Consider the following.
import pandas as pd
d=pd.DataFrame([[1,'a'],[1,'b'],[2,'c'],[2,'a'],[3,'c'],[4,'a'],[4,'c']],columns=['A','B'])
I want those values in A which have EXACTLY 'c' ('c' and only 'c') associated with them. There is only one such value. It is 3. I wrote the following query, but it is not returning the right result.
d[ d.B.isin(['c']) & ~d.A.isin(d[d.B.isin(set(d.B.unique())-{'c'})].A.to_frame()) ].A.to_frame()
My idea is to find all values in A that have 'c' associated with them and then remove from them those values that also have something other than 'c' associated with them. But what the code returns is just the values that have 'c' associated with them. Can someone help me with this? Thank you.
The simplest idea is filter values with c
and not allow duplicates in A
column:
s1 = d.loc[d.B.eq('c') & ~d.A.duplicated(keep=False), 'A']
print (s1)
4 3
Name: A, dtype: int64
Your solution works by removing .to_frame()
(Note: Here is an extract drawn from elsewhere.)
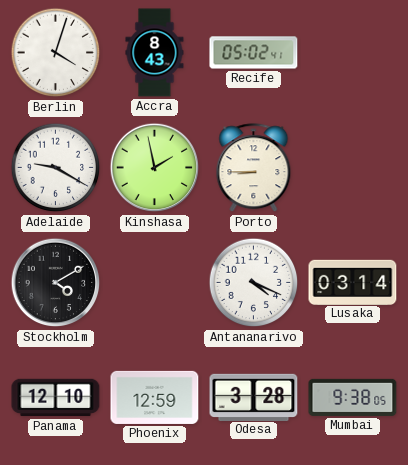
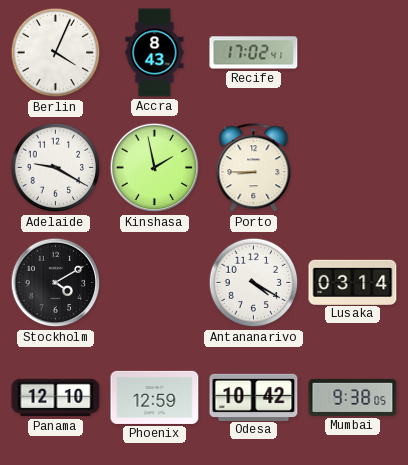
Berlin: 4:03 -> 4:04
Recife: 05:02 -> 17:02
Antananarivo: 4:19 -> 4:20
Odesa: 3:28 -> 10:42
, but better is to use loc
for select by mask - evaluation order matters:
s2 = d.loc[ d.B.isin(['c']) & ~d.A.isin(d.loc[d.B.isin(set(d.B.unique())-{'c'}), 'A']), 'A']
print (s2)
4 3
Name: A, dtype: int64
s2 = d[ d.B.isin(['c']) & ~d.A.isin(d[d.B.isin(set(d.B.unique())-{'c'})].A) ].A
print (s2)
4 3
Name: A, dtype: int64